What you are asked to do → There are pictures in the records below; leave them out and set down exactly the lines from the one holding "Maggio 2018" through the one holding "Une conférence sur".

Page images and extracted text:
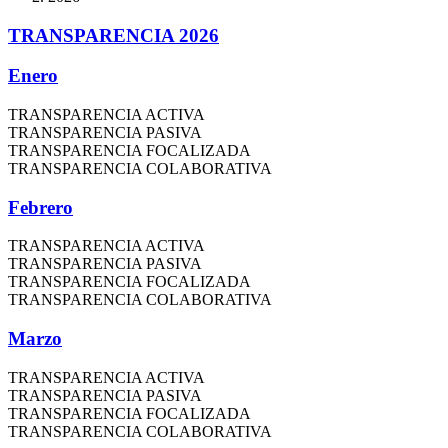
TRANSPARENCIA 2026
Enero
TRANSPARENCIA ACTIVA
TRANSPARENCIA PASIVA
TRANSPARENCIA FOCALIZADA
TRANSPARENCIA COLABORATIVA
Febrero
TRANSPARENCIA ACTIVA
TRANSPARENCIA PASIVA
TRANSPARENCIA FOCALIZADA
TRANSPARENCIA COLABORATIVA
Marzo
TRANSPARENCIA ACTIVA
TRANSPARENCIA PASIVA
TRANSPARENCIA FOCALIZADA
TRANSPARENCIA COLABORATIVA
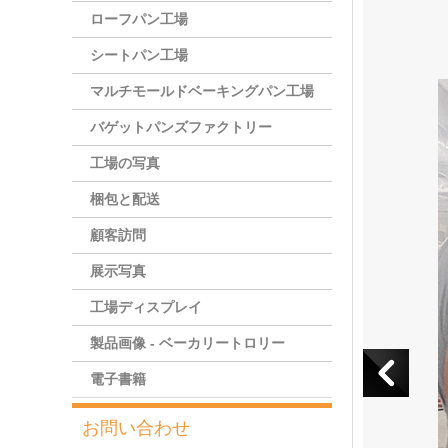
ローフパン工場
シートパン工場
マルチモールドベーキングパン工場
バゲットパンズファクトリー
工場の写真
梱包と配送
顧客訪問
展示写真
工場ディスプレイ
製品画像 - ベーカリートロリー
電子書籍
お問い合わせ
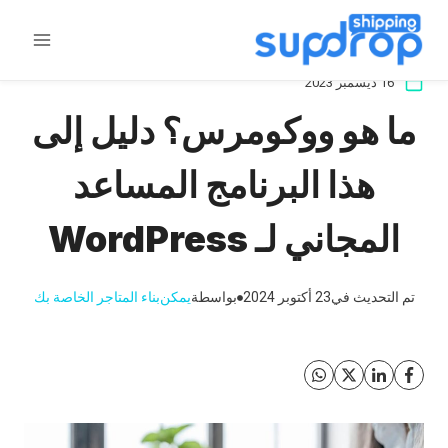
خطى
لى
لمحتوى
16 ديسمبر 2023
ما هو ووكومرس؟ دليل إلى
هذا البرنامج المساعد
المجاني لـ WordPress
تم التحديث في
23 أكتوبر 2024
بواسطة
يمكن
بناء المتاجر الخاصة بك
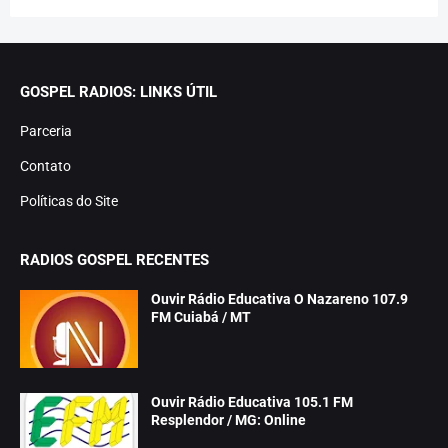
GOSPEL RADIOS: LINKS ÚTIL
Parceria
Contato
Políticas do Site
RADIOS GOSPEL RECENTES
Ouvir Rádio Educativa O Nazareno 107.9
FM Cuiabá / MT
Ouvir Rádio Educativa 105.1 FM
Resplendor / MG: Online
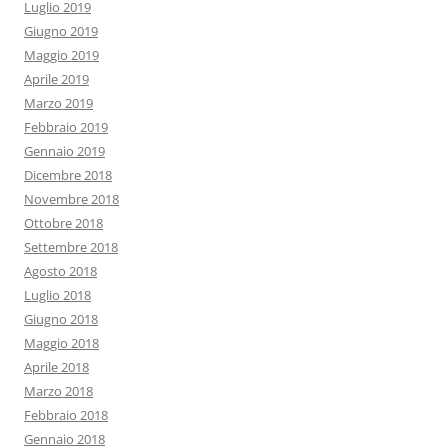
Luglio 2019
Giugno 2019
Maggio 2019
Aprile 2019
Marzo 2019
Febbraio 2019
Gennaio 2019
Dicembre 2018
Novembre 2018
Ottobre 2018
Settembre 2018
Agosto 2018
Luglio 2018
Giugno 2018
Maggio 2018
Aprile 2018
Marzo 2018
Febbraio 2018
Gennaio 2018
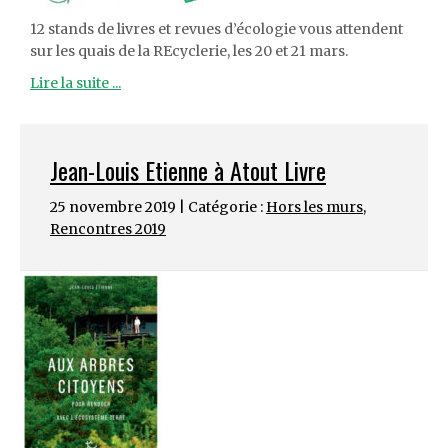
12 stands de livres et revues d’écologie vous attendent
sur les quais de la REcyclerie, les 20 et 21 mars.
Lire la suite ...
Jean-Louis Etienne à Atout Livre
25 novembre 2019 | Catégorie :
Hors les murs
,
Rencontres 2019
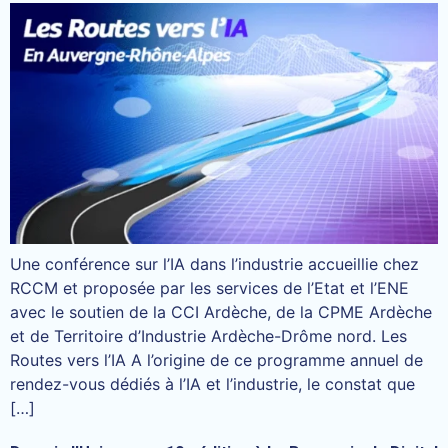
Une conférence sur l’IA dans l’industrie accueillie chez
RCCM et proposée par les services de l’Etat et l’ENE
avec le soutien de la CCI Ardèche, de la CPME Ardèche
et de Territoire d’Industrie Ardèche-Drôme nord. Les
Routes vers l’IA A l’origine de ce programme annuel de
rendez-vous dédiés à l’IA et l’industrie, le constat que
[…]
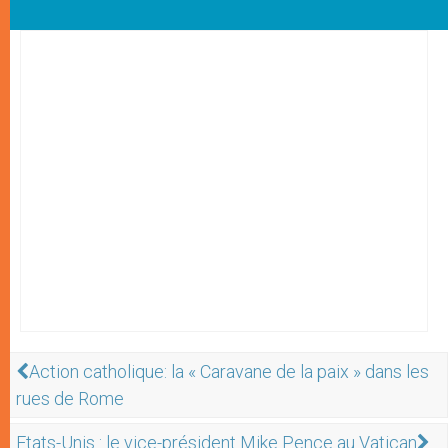
Action catholique: la « Caravane de la paix » dans les
rues de Rome
Etats-Unis : le vice-président Mike Pence au Vatican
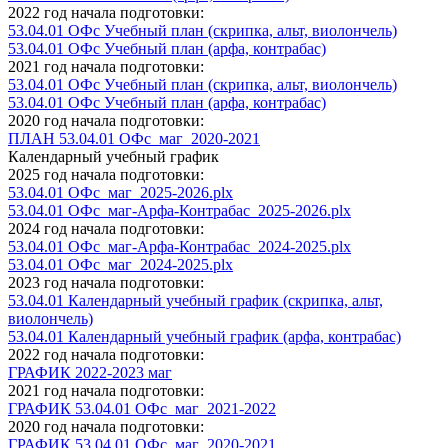
2022 год начала подготовки:
53.04.01 ОФс Учебный план (скрипка, альт, виолончель)
53.04.01 ОФс Учебный план (арфа, контрабас)
2021 год начала подготовки:
53.04.01 ОФс Учебный план (скрипка, альт, виолончель)
53.04.01 ОФс Учебный план (арфа, контрабас)
2020 год начала подготовки:
ПЛАН 53.04.01 ОФс_маг_2020-2021
Календарный учебный график
2025 год начала подготовки:
53.04.01 ОФс_маг_2025-2026.plx
53.04.01 ОФс_маг-Арфа-Контрабас_2025-2026.plx
2024 год начала подготовки:
53.04.01 ОФс_маг-Арфа-Контрабас_2024-2025.plx
53.04.01 ОФс_маг_2024-2025.plx
2023 год начала подготовки:
53.04.01 Календарный учебный график (скрипка, альт,
виолончель)
53.04.01 Календарный учебный график (арфа, контрабас)
2022 год начала подготовки:
ГРАФИК 2022-2023 маг
2021 год начала подготовки:
ГРАФИК 53.04.01 ОФс_маг_2021-2022
2020 год начала подготовки:
ГРАФИК 53.04.01 ОФс_маг_2020-2021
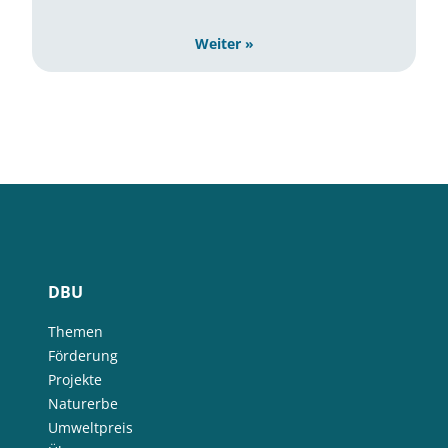
Weiter »
DBU
Themen
Förderung
Projekte
Naturerbe
Umweltpreis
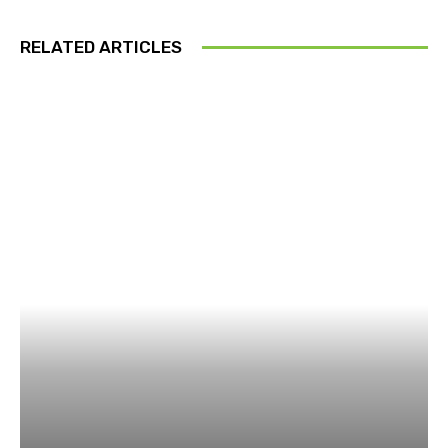
RELATED ARTICLES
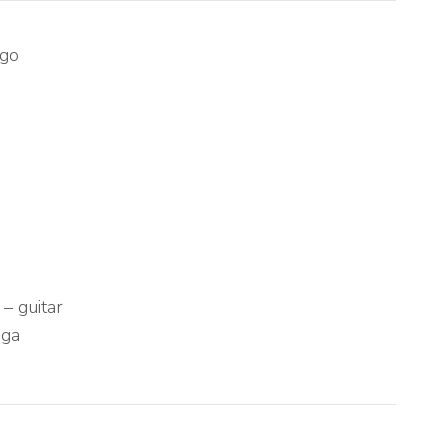
ngo
 – guitar
nga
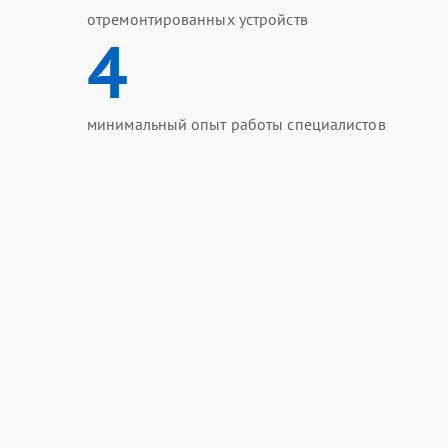
отремонтированных устройств
4
минимальный опыт работы специалистов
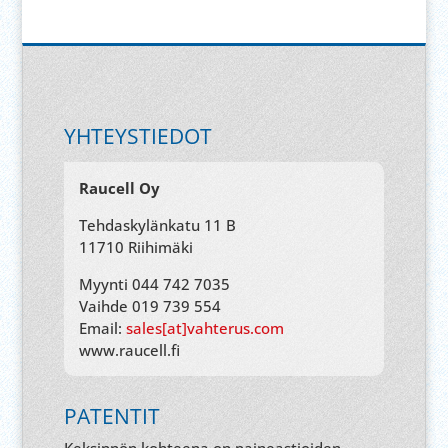
YHTEYSTIEDOT
Raucell Oy
Tehdaskylänkatu 11 B
11710 Riihimäki
Myynti 044 742 7035
Vaihde 019 739 554
Email:
sales[at]vahterus.com
www.raucell.fi
PATENTIT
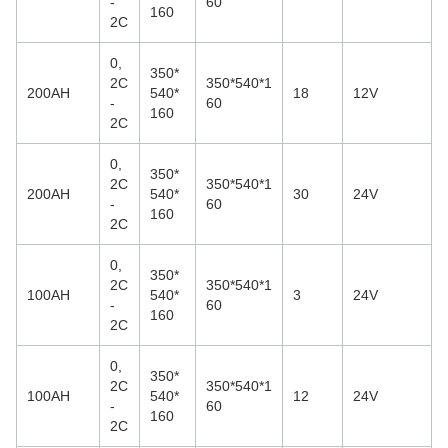
-
60
160
2C
0,
350*
2C
350*540*1
200AH
540*
18
12V
-
60
160
2C
0,
350*
2C
350*540*1
200AH
540*
30
24V
-
60
160
2C
0,
350*
2C
350*540*1
100AH
540*
3
24V
-
60
160
2C
0,
350*
2C
350*540*1
100AH
540*
12
24V
-
60
160
2C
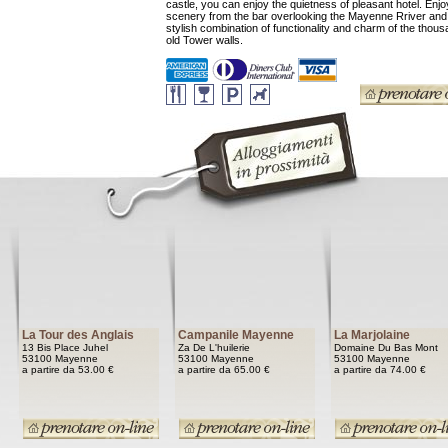
castle, you can enjoy the quietness of pleasant hotel. Enjo
scenery from the bar overlooking the Mayenne Rriver and
stylish combination of functionality and charm of the thou
old Tower walls.
La Tour des Anglais
Campanile Mayenne
La Marjolaine
13 Bis Place Juhel
Za De L'huilerie
Domaine Du Bas Mont
53100 Mayenne
53100 Mayenne
53100 Mayenne
a partire da 53.00 €
a partire da 65.00 €
a partire da 74.00 €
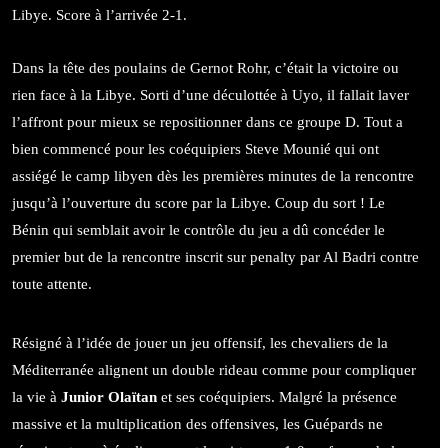
Libye. Score à l’arrivée 2-1.
Dans la tête des poulains de Gernot Rohr, c’était la victoire ou
rien face à la Libye. Sorti d’une déculottée à Uyo, il fallait laver
l’affront pour mieux se repositionner dans ce groupe D. Tout a
bien commencé pour les coéquipiers Steve Mounié qui ont
assiégé le camp libyen dès les premières minutes de la rencontre
jusqu’à l’ouverture du score par la Libye. Coup du sort ! Le
Bénin qui semblait avoir le contrôle du jeu a dû concéder le
premier but de la rencontre inscrit sur penalty par Al Badri contre
toute attente.
Résigné à l’idée de jouer un jeu offensif, les chevaliers de la
Méditerranée alignent un double rideau comme pour compliquer
la vie à
Junior Olaïtan
et ses coéquipiers. Malgré la présence
massive et la multiplication des offensives, les Guépards ne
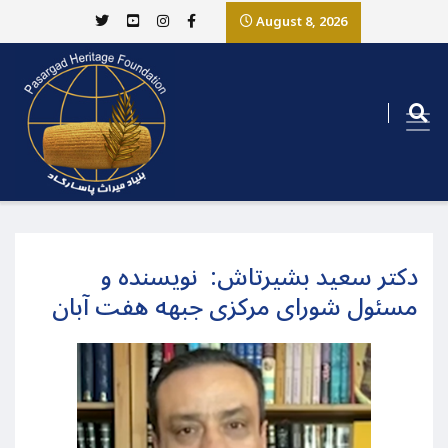
August 8, 2026
دکتر سعید بشیرتاش: نویسنده و
مسئول شورای مرکزی جبهه هفت آبان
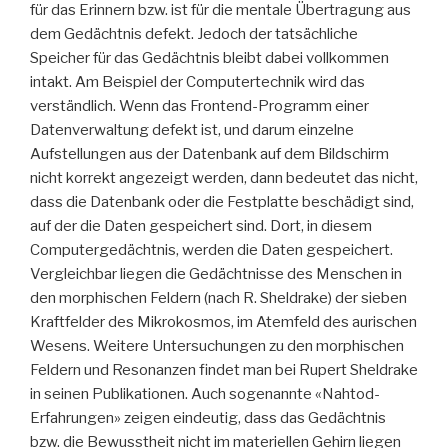
für das Erinnern bzw. ist für die mentale Übertragung aus
dem Gedächtnis defekt. Jedoch der tatsächliche
Speicher für das Gedächtnis bleibt dabei vollkommen
intakt. Am Beispiel der Computertechnik wird das
verständlich. Wenn das Frontend-Programm einer
Datenverwaltung defekt ist, und darum einzelne
Aufstellungen aus der Datenbank auf dem Bildschirm
nicht korrekt angezeigt werden, dann bedeutet das nicht,
dass die Datenbank oder die Festplatte beschädigt sind,
auf der die Daten gespeichert sind. Dort, in diesem
Computergedächtnis, werden die Daten gespeichert.
Vergleichbar liegen die Gedächtnisse des Menschen in
den morphischen Feldern (nach R. Sheldrake) der sieben
Kraftfelder des Mikrokosmos, im Atemfeld des aurischen
Wesens. Weitere Untersuchungen zu den morphischen
Feldern und Resonanzen findet man bei Rupert Sheldrake
in seinen Publikationen. Auch sogenannte «Nahtod-
Erfahrungen» zeigen eindeutig, dass das Gedächtnis
bzw. die Bewusstheit nicht im materiellen Gehirn liegen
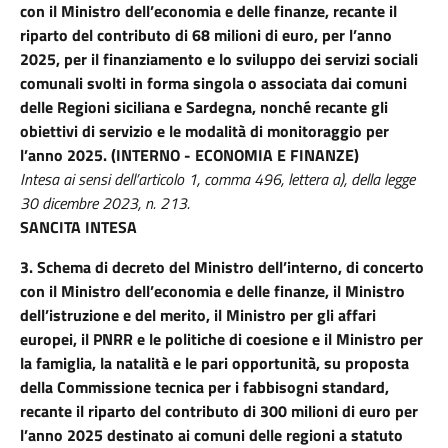
con il Ministro dell’economia e delle finanze, recante il
riparto del contributo di 68 milioni di euro, per l’anno
2025, per il finanziamento e lo sviluppo dei servizi sociali
comunali svolti in forma singola o associata dai comuni
delle Regioni siciliana e Sardegna, nonché recante gli
obiettivi di servizio e le modalità di
monitoraggio per
l’anno 2025. (INTERNO - ECONOMIA E FINANZE)
Intesa ai sensi dell’articolo 1, comma 496, lettera a), della legge
30 dicembre 2023, n. 213.
SANCITA INTESA
3.
Schema di decreto del Ministro dell’interno, di concerto
con il Ministro dell’economia e delle finanze, il Ministro
dell’istruzione e del merito,
il Ministro per gli affari
europei, il PNRR e le politiche di coesione e il Ministro pe
r
la famiglia, la natalità e le pari opportunità, su proposta
della Commissione tecnica per i fabbisogni standard,
recante il riparto del contributo di 300 milioni di euro per
l’anno 2025 destinato ai comuni delle regioni a statuto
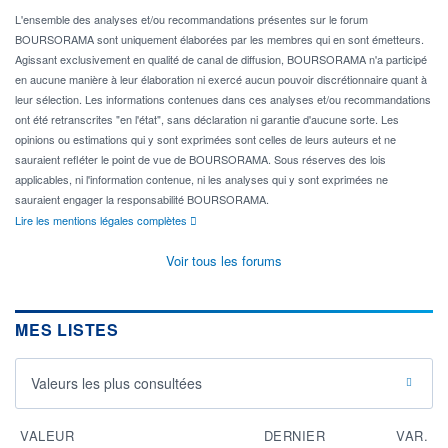
L'ensemble des analyses et/ou recommandations présentes sur le forum
BOURSORAMA sont uniquement élaborées par les membres qui en sont émetteurs.
Agissant exclusivement en qualité de canal de diffusion, BOURSORAMA n'a participé
en aucune manière à leur élaboration ni exercé aucun pouvoir discrétionnaire quant à
leur sélection. Les informations contenues dans ces analyses et/ou recommandations
ont été retranscrites "en l'état", sans déclaration ni garantie d'aucune sorte. Les
opinions ou estimations qui y sont exprimées sont celles de leurs auteurs et ne
sauraient refléter le point de vue de BOURSORAMA. Sous réserves des lois
applicables, ni l'information contenue, ni les analyses qui y sont exprimées ne
sauraient engager la responsabilité BOURSORAMA.
Lire les mentions légales complètes
Voir tous les forums
MES LISTES
Valeurs les plus consultées
VALEUR
DERNIER
VAR.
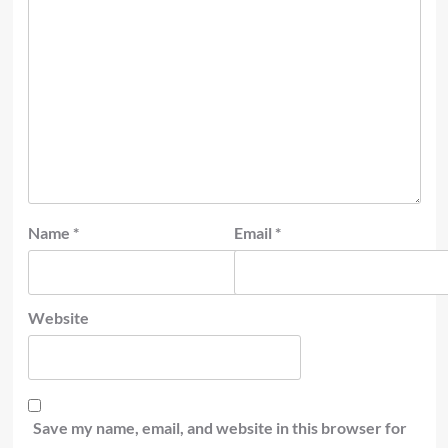
Name
*
Email
*
Website
Save my name, email, and website in this browser for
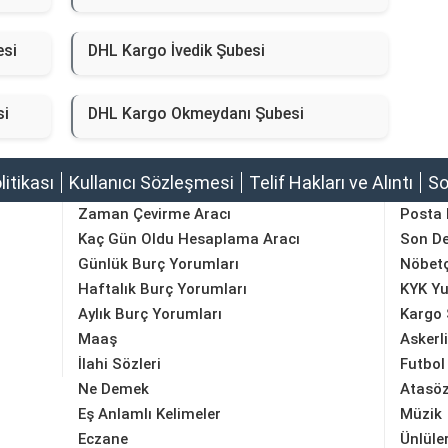
esi
DHL Kargo İvedik Şubesi
si
DHL Kargo Okmeydanı Şubesi
olitikası
Kullanıcı Sözleşmesi
Telif Hakları ve Alıntı
So
Zaman Çevirme Aracı
Posta
Kaç Gün Oldu Hesaplama Aracı
Son D
Günlük Burç Yorumları
Nöbetç
Haftalık Burç Yorumları
KYK Yu
Aylık Burç Yorumları
Kargo 
Maaş
Askerl
İlahi Sözleri
Futbol
Ne Demek
Atasöz
Eş Anlamlı Kelimeler
Müzik
Eczane
Ünlüle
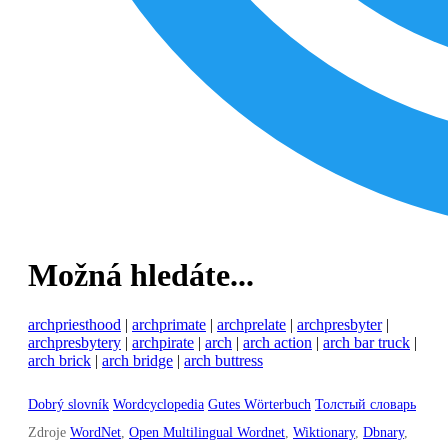
Možná hledáte...
archpriesthood
|
archprimate
|
archprelate
|
archpresbyter
|
archpresbytery
|
archpirate
|
arch
|
arch action
|
arch bar truck
|
arch brick
|
arch bridge
|
arch buttress
Dobrý slovník
Wordcyclopedia
Gutes Wörterbuch
Толстый словарь
Zdroje
WordNet
,
Open Multilingual Wordnet
,
Wiktionary
,
Dbnary
,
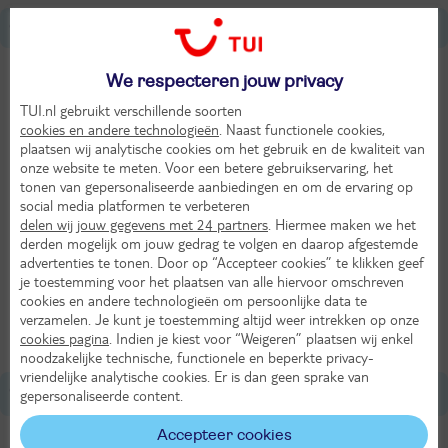
Over Turkije
Tijdverschil met Nederland
We respecteren jouw privacy
1 uur later dan in NL
TUI.nl gebruikt verschillende soorten
cookies en andere technologieën
. Naast functionele cookies,
Munteenheid
plaatsen wij analytische cookies om het gebruik en de kwaliteit van
onze website te meten. Voor een betere gebruikservaring, het
Turkse lira (TRY)
tonen van gepersonaliseerde aanbiedingen en om de ervaring op
social media platformen te verbeteren
Taal
delen wij jouw gegevens met 24 partners
. Hiermee maken we het
Turks
derden mogelijk om jouw gedrag te volgen en daarop afgestemde
advertenties te tonen. Door op “Accepteer cookies” te klikken geef
je toestemming voor het plaatsen van alle hiervoor omschreven
Afstand tot Nederland
cookies en andere technologieën om persoonlijke data te
2800 km
verzamelen. Je kunt je toestemming altijd weer intrekken op onze
cookies pagina
. Indien je kiest voor “Weigeren” plaatsen wij enkel
noodzakelijke technische, functionele en beperkte privacy-
vriendelijke analytische cookies. Er is dan geen sprake van
Goedkope vakantie Lara
gepersonaliseerde content.
Accepteer cookies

Answer to this problem →
Maggio 2018
Aprile 2018
Marzo 2018
Febbraio 2018
Gennaio 2018
12 stands de livres et revues d’écologie vous attendent
sur les quais de la REcyclerie, les 20 et 21 mars.
Lire la suite ...
Jean-Louis Etienne à Atout Livre
25 novembre 2019 | Catégorie :
Hors les murs
,
Rencontres 2019
Une conférence sur l’IA dans l’industrie accueillie chez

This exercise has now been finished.